=== EXERCISE DATA ===

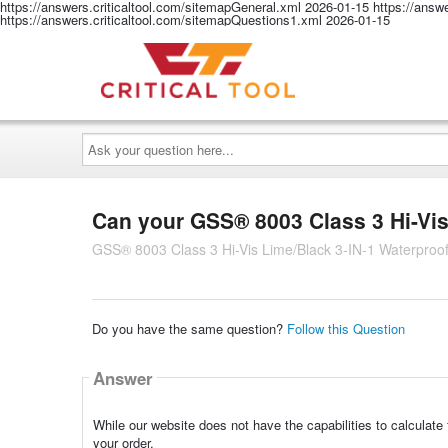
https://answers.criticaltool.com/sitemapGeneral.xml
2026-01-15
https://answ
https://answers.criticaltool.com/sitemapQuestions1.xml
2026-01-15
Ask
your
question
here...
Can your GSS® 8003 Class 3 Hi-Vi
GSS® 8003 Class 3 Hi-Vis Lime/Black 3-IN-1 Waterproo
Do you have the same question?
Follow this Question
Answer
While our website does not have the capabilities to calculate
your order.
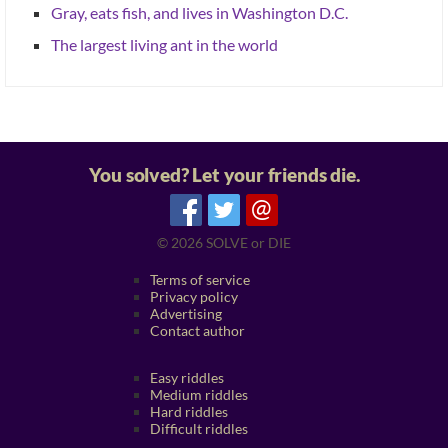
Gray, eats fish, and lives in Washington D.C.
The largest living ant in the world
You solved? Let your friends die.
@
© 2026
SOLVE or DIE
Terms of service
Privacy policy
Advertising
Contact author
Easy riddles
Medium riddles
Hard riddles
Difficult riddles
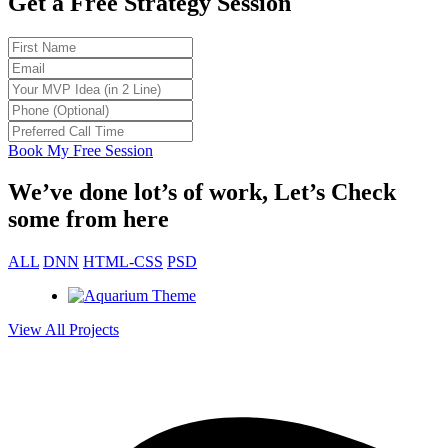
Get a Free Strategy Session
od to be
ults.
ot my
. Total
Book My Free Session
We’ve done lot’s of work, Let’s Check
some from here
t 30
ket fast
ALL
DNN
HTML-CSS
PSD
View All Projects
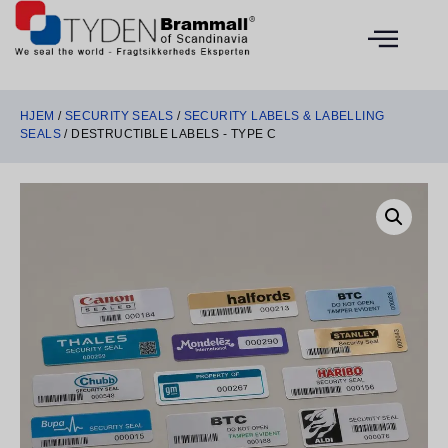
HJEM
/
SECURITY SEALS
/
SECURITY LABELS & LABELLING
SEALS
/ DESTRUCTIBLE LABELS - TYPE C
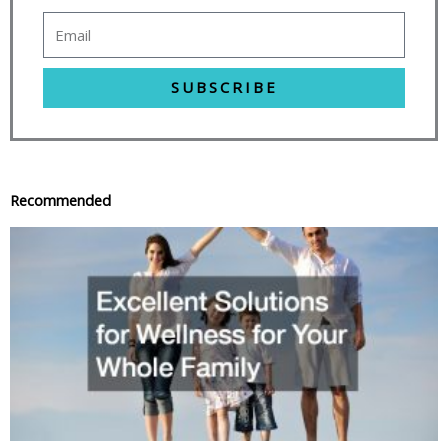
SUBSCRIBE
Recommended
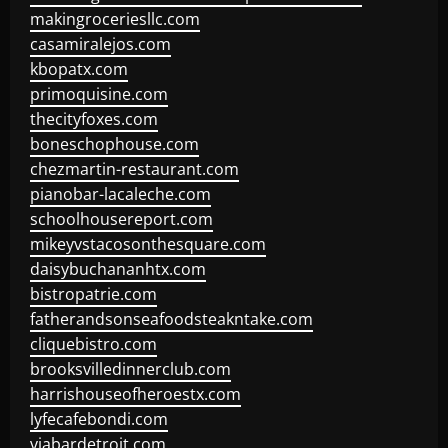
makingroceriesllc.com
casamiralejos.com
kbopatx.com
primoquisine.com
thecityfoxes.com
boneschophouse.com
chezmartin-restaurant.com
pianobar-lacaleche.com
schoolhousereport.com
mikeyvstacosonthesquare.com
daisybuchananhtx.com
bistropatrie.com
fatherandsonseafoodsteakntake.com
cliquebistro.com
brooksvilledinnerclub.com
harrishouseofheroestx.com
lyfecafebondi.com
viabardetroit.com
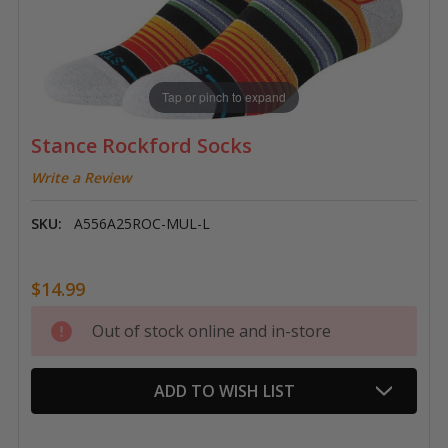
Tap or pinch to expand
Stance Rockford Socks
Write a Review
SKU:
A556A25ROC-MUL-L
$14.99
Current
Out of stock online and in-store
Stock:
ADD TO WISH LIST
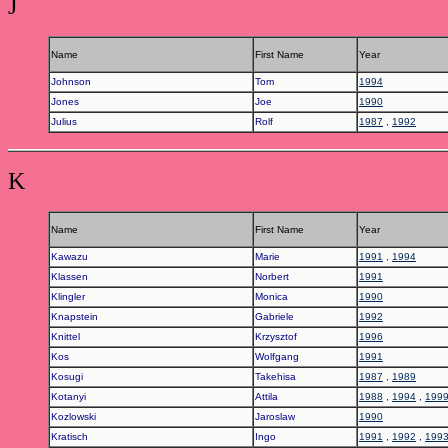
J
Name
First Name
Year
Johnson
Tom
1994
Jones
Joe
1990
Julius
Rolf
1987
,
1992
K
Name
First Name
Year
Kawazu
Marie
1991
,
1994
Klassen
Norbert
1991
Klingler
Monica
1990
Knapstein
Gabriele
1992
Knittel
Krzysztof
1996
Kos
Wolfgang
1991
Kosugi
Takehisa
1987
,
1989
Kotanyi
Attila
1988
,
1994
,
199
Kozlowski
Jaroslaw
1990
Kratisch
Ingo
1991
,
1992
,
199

===
=== EXERCISE DATA ===

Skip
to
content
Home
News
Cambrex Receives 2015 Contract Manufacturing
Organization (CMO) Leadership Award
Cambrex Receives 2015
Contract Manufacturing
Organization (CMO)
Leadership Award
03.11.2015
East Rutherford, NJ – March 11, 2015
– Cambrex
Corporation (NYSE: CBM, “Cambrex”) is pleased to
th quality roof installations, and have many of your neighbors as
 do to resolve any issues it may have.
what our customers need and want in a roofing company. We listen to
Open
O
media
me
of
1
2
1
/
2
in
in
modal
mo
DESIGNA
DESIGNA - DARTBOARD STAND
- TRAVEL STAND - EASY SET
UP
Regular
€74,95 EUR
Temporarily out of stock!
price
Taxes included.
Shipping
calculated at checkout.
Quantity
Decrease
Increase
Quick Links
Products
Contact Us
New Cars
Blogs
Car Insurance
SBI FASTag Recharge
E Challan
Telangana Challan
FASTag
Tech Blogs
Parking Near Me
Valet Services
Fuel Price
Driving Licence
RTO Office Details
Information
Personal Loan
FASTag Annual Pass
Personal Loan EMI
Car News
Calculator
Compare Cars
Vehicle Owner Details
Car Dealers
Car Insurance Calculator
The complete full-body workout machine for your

===

- _PROBLEM TO SOLVE_
Would you quote everything above from the line containing "https://answers.criticaltool.com/sitemapGeneral.xml" down to the line containing "Do you have the same question?"? Include both of those lines and nothing else.

- _ANSWER TO THIS TASK_
https://answers.criticaltool.com/sitemapGeneral.xml
2026-01-15
https://answ
https://answers.criticaltool.com/sitemapQuestions1.xml
2026-01-15
Ask
your
question
here...
Can your GSS® 8003 Class 3 Hi-Vi
GSS® 8003 Class 3 Hi-Vis Lime/Black 3-IN-1 Waterproo
Do you have the same question?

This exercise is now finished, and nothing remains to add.